• **MATERIAL PROVIDED**
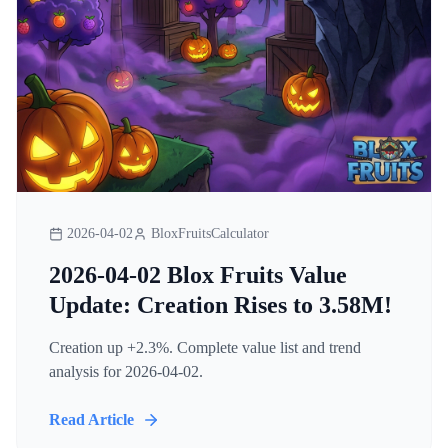
2026-04-02
BloxFruitsCalculator
2026-04-02 Blox Fruits Value
Update: Creation Rises to 3.58M!
Creation up +2.3%. Complete value list and trend
analysis for 2026-04-02.
Read Article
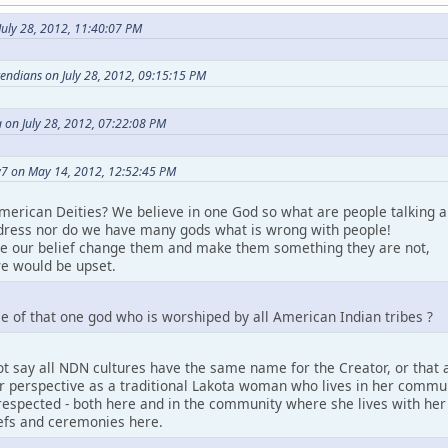
uly 28, 2012, 11:40:07 PM
etendians on July 28, 2012, 09:15:15 PM
 on July 28, 2012, 07:22:08 PM
7 on May 14, 2012, 12:52:45 PM
merican Deities? We believe in one God so what are people talking a
ress nor do we have many gods what is wrong with people!
ke our belief change them and make them something they are not,
e would be upset.
e of that one god who is worshiped by all American Indian tribes ?
t say all NDN cultures have the same name for the Creator, or that a
perspective as a traditional Lakota woman who lives in her community.
espected - both here and in the community where she lives with her pe
iefs and ceremonies here.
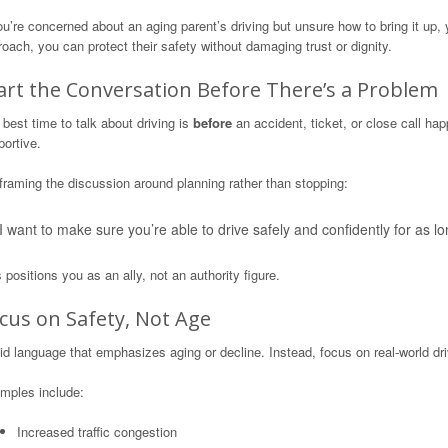
ou’re concerned about an aging parent’s driving but unsure how to bring it up, 
oach, you can protect their safety without damaging trust or dignity.
art the Conversation Before There’s a Problem
best time to talk about driving is
before
an accident, ticket, or close call ha
ortive.
framing the discussion around planning rather than stopping:
I want to make sure you’re able to drive safely and confidently for as lo
 positions you as an ally, not an authority figure.
cus on Safety, Not Age
d language that emphasizes aging or decline. Instead, focus on real-world dri
mples include:
Increased traffic congestion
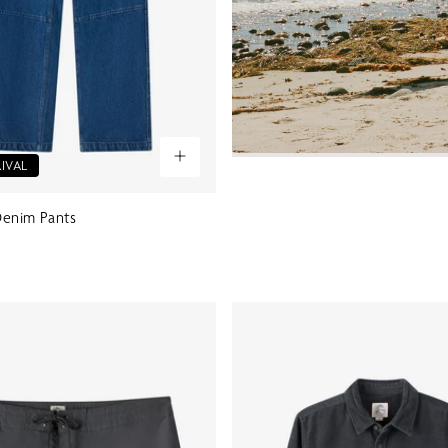
IVAL
 Denim Pants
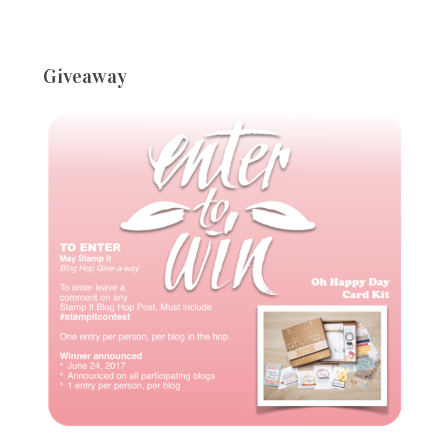
Giveaway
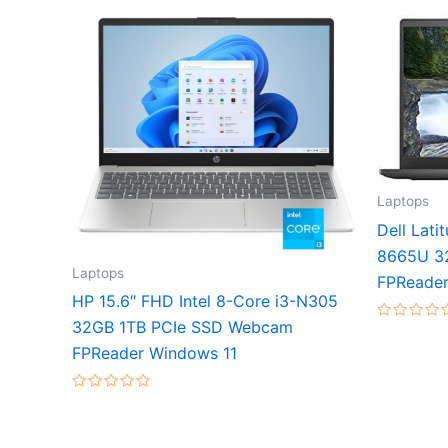
Laptops
Dell Lati
8665U 3
Laptops
FPReader
HP 15.6″ FHD Intel 8-Core i3-N305
32GB 1TB PCIe SSD Webcam
Rated
0
FPReader Windows 11
out
of
5
Rated
0
out
of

• **WORK INSTRUCTIONS**
Your answer should be every line above that contains the word "July".

• **SOLUTION FOR THIS EXERCISE**
etendians on July 28, 2012, 09:15:15 PM
 on July 28, 2012, 07:22:08 PM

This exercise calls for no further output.